Padraig lo había calculado así. Era un poeta volcánico, tormentoso, que se sentía designado por la providencia. “Si ahora nos abatís, nos levantaremos de nuevo y volveremos a luchar”, proclamó ante el tribunal. “Si nuestros hechos no han sido suficientes para alcanzar la libertad, entonces nuestros hijos la alcanzarán”. Su sacrificio alimentó la lucha independentista, que culminaría años después.

De jóvenes, admiramos a héroes como Padraig Pearse. Hombres dotados de una especial nobleza y altruismo. Esos gigantes cargan a bayoneta calada o se elevan sobre la barricada a pecho descubierto, desafiando a la muerte que los corteja. Todas las naciones necesitan sustentarse en dios o el destino. Edifican su razón sobre una épica que se inculca a las generaciones. Son narraciones que se inventan, deforman o exageran convenientemente para inflamarnos de orgullo. Nos soñamos héroes como ellos. Sentimos que somos efectivamente esos herederos que han asumido la tarea de las grandes palabras: libertad, igualdad, futuro... Yo también me imaginaba redimiendo a Galicia de sus siglos de letargo.
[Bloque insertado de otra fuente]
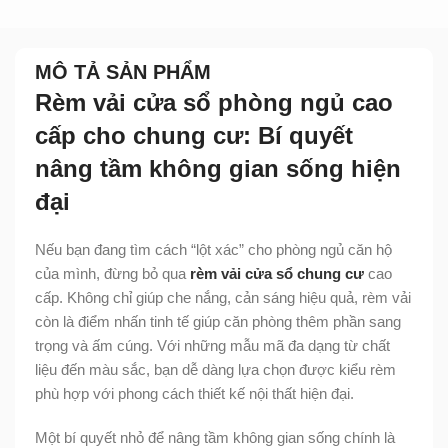
MÔ TẢ SẢN PHẨM
Rèm vải cửa sổ phòng ngủ cao
cấp cho chung cư: Bí quyết
nâng tầm không gian sống hiện
đại
Nếu bạn đang tìm cách “lột xác” cho phòng ngủ căn hộ
của mình, đừng bỏ qua
rèm vải cửa sổ chung cư
cao
cấp. Không chỉ giúp che nắng, cản sáng hiệu quả, rèm vải
còn là điểm nhấn tinh tế giúp căn phòng thêm phần sang
trọng và ấm cúng. Với những mẫu mã đa dạng từ chất
liệu đến màu sắc, bạn dễ dàng lựa chọn được kiểu rèm
phù hợp với phong cách thiết kế nội thất hiện đại.
Một bí quyết nhỏ để nâng tầm không gian sống chính là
La historia resulta mucho más compleja que esos cuentos. El Alzamiento de Pascua aceleró el ciclo de dolor que aún desgarra la isla esmeralda. Los irlandeses se han matado mayormente entre ellos. Su independencia hubiera necesitado más burócratas que mártires. Una pulsión de calvario latía en aquellos corazones. “Es el mismo viejo asunto desde 1916”, cantaba Dolores O’Riordan en Zombie.
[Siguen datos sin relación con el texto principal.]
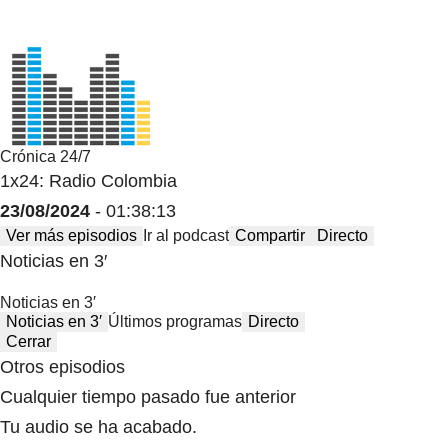
Crónica 24/7
1x24: Radio Colombia
23/08/2024
- 01:38:13
Ver más episodios
Ir al podcast
Compartir
Directo
Noticias en 3′
Noticias en 3′
Noticias en 3′
Últimos programas
Directo
Cerrar
Otros episodios
Cualquier tiempo pasado fue anterior
Tu audio se ha acabado.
Yo he dejado de creer en héroes. Al menos en esos héroes mesiánicos, que se sienten elegidos y ansían fertilizar la tierra con su sangre. Derraman la propia y la ajena en la persecución de sus fantasías. Los sigue habiendo. Los veo desfilar por los telediarios y encaramarse a la tribuna de los congresos. Pocas causas justifican el luto de una madre. Margaret Pearse entró en política. Hizo suya la doctrina de sus hijos. Me gusta pensar que hubiera cambiado cualquier conquista por tenerlos un solo día más a su vera. Yo prefiero a los héroes cotidianos. A los que hacen lo que deben hacer porque les ha tocado, a su pesar, sin pedirlo ni buscarlo.
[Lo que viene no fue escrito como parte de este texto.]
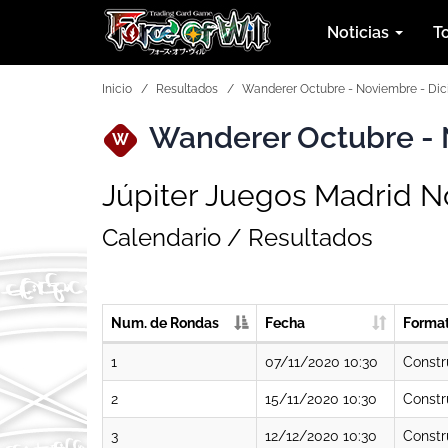
Noticias
T
Inicio
Resultados
Wanderer Octubre - Noviembre - Di
Wanderer Octubre - 
W
Júpiter Juegos Madrid N
Calendario / Resultados
Num. de Rondas
Fecha
Forma
1
07/11/2020 10:30
Constr
2
15/11/2020 10:30
Constr
3
12/12/2020 10:30
Constr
En 1386, la Confederación Helvética se enfrentó a los codiciosos Habsburgo en la batalla de Sempach. Los suizos parecían incapaces de romper la apretada formación del enemigo. Arnold von Winkelried se adelantó entonces a las líneas y arengó: “Si alimentáis a mi piadosa esposa e hijos, protagonizaré una hazaña audaz”. Cayó mientras abría a mandobles la brecha que otorgó a los suyos la victoria.

Arnold von Winkelried ha encarnado durante siglos el patriotismo suizo. Probablemente ni siquiera existió. Y entre los escolares que han recitado su gesta se bromeaba que lo último que en realidad se le oyó decir, al dar aquellos pasos al frente, fue bien diferente a lo recogido en los poemas.

–¿Quién es el imbécil que me ha empujado?

Ese es un héroe en el que puedo creer.